FastqZip: An Improved Reference-Based Genome Sequence Lossy Compression Framework
Yuanjian Liu, Huihao Luo, Zhijun Han, Yao Hu, Yehui Yang, Kyle Chard, Sheng Di, Ian Foster, Jiesheng Wu
TL;DR
FastqZip introduces a reference-based FASTQ compressor that reorders reads, employs a refined sequence matching framework, and enables lossy quality-score compression, followed by final lossless compression with $\text{BSC}$ or $\text{ZPAQ}$. Its core innovations include a seed-based index with full seed-position coverage, a global+local sequence alignment that handles insertions/deletions via $\text{WFA-2}$, and a segmentation strategy that uses delta encoding and dominant quality bitmaps. Across five real datasets, FastqZip achieves about 10% higher compression ratio than Genozip, with a controllable slowdown primarily due to quality-score processing; lossy-quality options can further boost ratios. The work demonstrates strong scalability and memory efficiency on multi-core hardware, and points to future work in alternative lossless codecs and potential GPU/FPGA acceleration to further accelerate compression.
Abstract
Storing and archiving data produced by next-generation sequencing (NGS) is a huge burden for research institutions. Reference-based compression algorithms are effective in dealing with these data. Our work focuses on compressing FASTQ format files with an improved reference-based compression algorithm to achieve a higher compression ratio than other state-of-the-art algorithms.
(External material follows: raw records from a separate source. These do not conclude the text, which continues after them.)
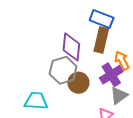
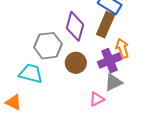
gray hexagon: (63, 70) -> (48, 46), moved

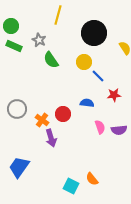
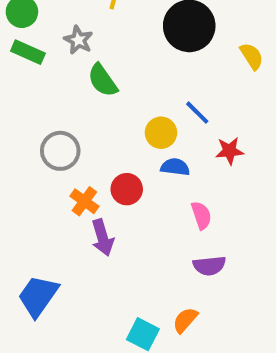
yellow circle: (84, 62) -> (161, 133), moved
gray circle: (17, 109) -> (60, 151), moved
purple semicircle: (119, 130) -> (209, 266), moved
orange semicircle: (92, 179) -> (185, 320), turned 80

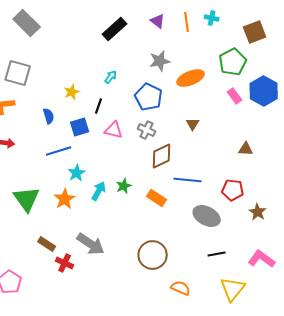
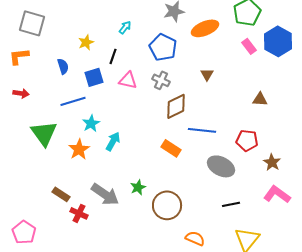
green star: (124, 186) -> (138, 187), moved
green triangle: (27, 199) -> (44, 133), moved
pink L-shape: (262, 259) -> (277, 194), moved

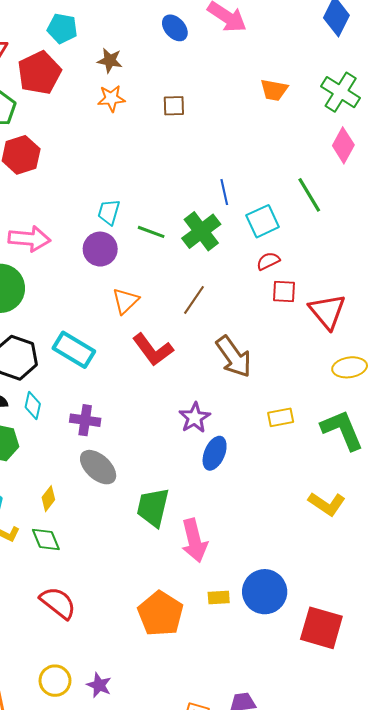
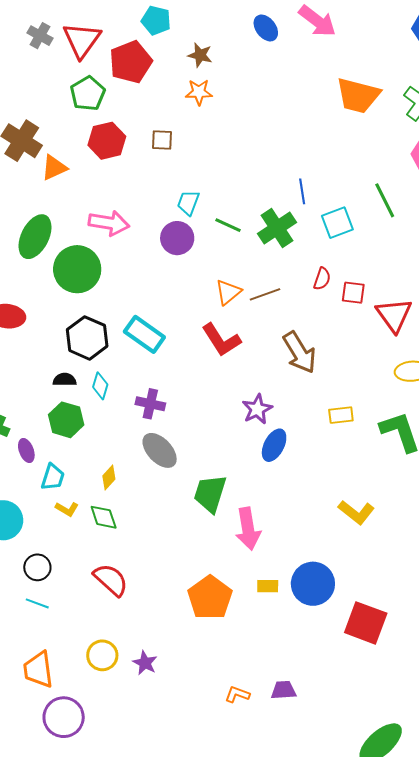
orange trapezoid: (274, 90) -> (358, 96), size x1.6
brown square: (174, 106) -> (162, 140), moved
red semicircle: (268, 261) -> (322, 279), moved, turned 130
brown line: (194, 300) -> (265, 294), turned 32
orange triangle: (125, 301) -> (228, 292), moved
yellow L-shape: (327, 504) -> (356, 512), moved

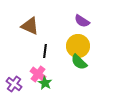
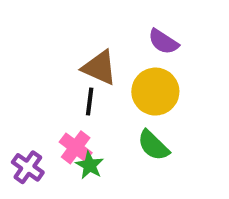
brown triangle: (30, 26) -> (100, 68), moved
green semicircle: (79, 62) -> (153, 145), moved

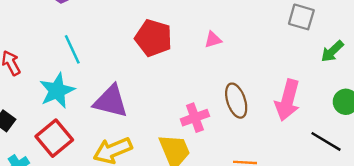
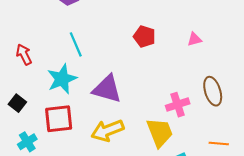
red pentagon: (153, 38) -> (144, 37), size x0.7
red square: (54, 138) -> (59, 119), turned 32

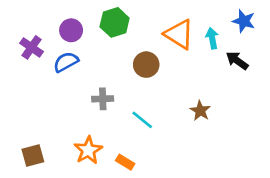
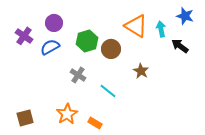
green hexagon: (115, 22) -> (87, 41), moved
gray cross: (103, 99) -> (78, 75), turned 35
brown star: (200, 111) -> (141, 71), moved

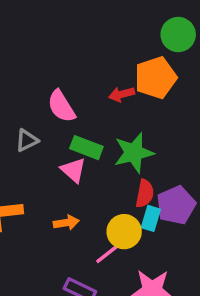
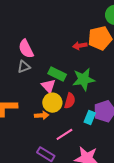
pink semicircle: (61, 106) -> (26, 49), moved
red semicircle: (145, 194) -> (70, 101), moved
yellow circle: (124, 232) -> (52, 103), moved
We propose FastqZip, which uses a new method mapping the sequence to reference for compression, allows reads-reordering and lossy quality scores, and the BSC or ZPAQ algorithm to perform final lossless compression for a higher compression ratio and relatively fast speed. Our method ensures the sequence can be losslessly reconstructed while allowing lossless or lossy compression for the quality scores. We reordered the reads to get a higher compression ratio. We evaluate our algorithms on five datasets and show that FastqZip can outperform the SOTA algorithm Genozip by around 10% in terms of compression ratio while having an acceptable slowdown.